Casting about for a possible permanent home for their annual championship playoff game, the eyes of some National Football League owners have lighted on New Orleans—and New Orleans is delighted. No decision will be made until next spring's annual league meeting, but there are signs that New Orleans is near the goal and running fast.
The idea of a permanent playoff site has been around for several years—chiefly because inclement Christmas-week weather has marred so many playoffs in the East and Middle West. The motion has always been tabled, even though influential television sponsors have complained about the blacking out of such important markets as New York. After all, followers of a team like to be there in person when it wins a title. Nevertheless, the search for a minor market city with good football weather and good football facilities has continued.
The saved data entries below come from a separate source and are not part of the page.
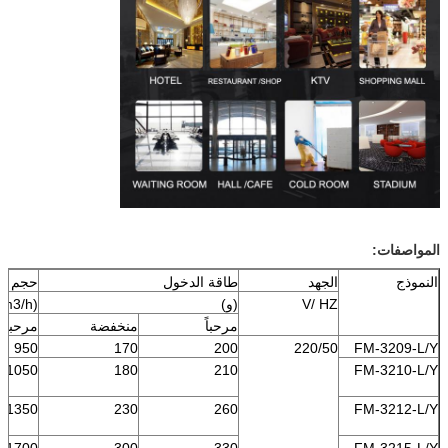
المواصفات:
النموذج
الجهد
طاقة الدخول
حجم اله
V/ HZ
(و)
(m3/h)
مرحباً
منخفضة
مرحباً
950
170
200
220/50
FM-3209-L/Y
1050
180
210
FM-3210-L/Y
1350
230
260
FM-3212-L/Y
1700
300
330
FM-3215-L/Y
With a metropolitan head count of less than 1 million, with Tulane University's Sugar Bowl stadium seating 81,000 and with a subtropical climate, New Orleans seems to fit the bill. Furthermore, the city is hungry for professional football. The NFL exhibition doubleheader of September 7 drew 51,218, a record for an unfranchised city. Tickets to the exhibition were sold, incidentally, on a racially unsegregated basis and New Orleans hotels also have been desegregated, thus eliminating what might have been an obstacle.
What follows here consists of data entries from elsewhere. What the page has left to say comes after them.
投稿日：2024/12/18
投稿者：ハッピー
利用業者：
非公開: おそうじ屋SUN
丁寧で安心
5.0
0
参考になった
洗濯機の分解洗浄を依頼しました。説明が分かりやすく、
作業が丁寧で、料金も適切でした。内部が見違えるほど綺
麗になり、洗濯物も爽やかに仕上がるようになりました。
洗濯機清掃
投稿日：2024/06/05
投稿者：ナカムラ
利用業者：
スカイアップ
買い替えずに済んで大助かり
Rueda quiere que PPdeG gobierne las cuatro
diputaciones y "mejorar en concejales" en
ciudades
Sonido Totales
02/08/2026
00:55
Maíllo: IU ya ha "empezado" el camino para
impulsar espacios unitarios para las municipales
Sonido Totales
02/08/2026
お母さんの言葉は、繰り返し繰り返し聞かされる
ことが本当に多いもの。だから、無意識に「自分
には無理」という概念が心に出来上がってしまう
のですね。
Dave Dixon, who promoted the exhibition, will make the New Orleans presentation at the league's winter meeting. There are those who say that several NFL owners and officials are behind him.
THE HONEST ANGLER
It's a rare book about fishing that denies itself such traditional trash of the outdoors writing trade as cutely infallible prescriptions for the ravishment of trout, or the reading of undecipherable streams, or the tying of improbable knots. When one does come along it should be hailed. Hail, then, to Red Smith on Fishing (Doubleday, $3.95), a collection of newspaper columns the author has published since 1948. Smith has fished from Finland to Ireland, with the bass of Wisconsin as an annual vacation lure, and for such disparate species as salmon and sail-fish, Chilean trout and Homosassa bass. He has managed to do all this without coming up with one worthwhile suggestion for the angler who would follow in his wake. It is a relief to read him. The Smith Act is to tell about a fishing trip, pleasantly and amusingly, as it really happened, and both houses of Congress should pass it and the President should sign it.
ILLUSTRATION
THEY SAID IT
•Gene Mori, board chairman of Hialeah racetrack, turning down an offer to buy it: "A man could own 20 banks, but he could own but one Hialeah."
•Shelby Metcalf, Texas A&M basketball coach, noting that the Aggie-Texas basketball game will be televised next season: "They haven't sold the game to a sponsor yet—but Gillette has bought the fight afterward."
•Bob Brown, Nebraska's All-America candidate, telling how he got himself ready to play Carl Eller, Minnesota's All-America candidate, to a standoff: "I had his picture pasted on my mirror at home. Every day last summer I looked at it and said that September 28 is going to be the day."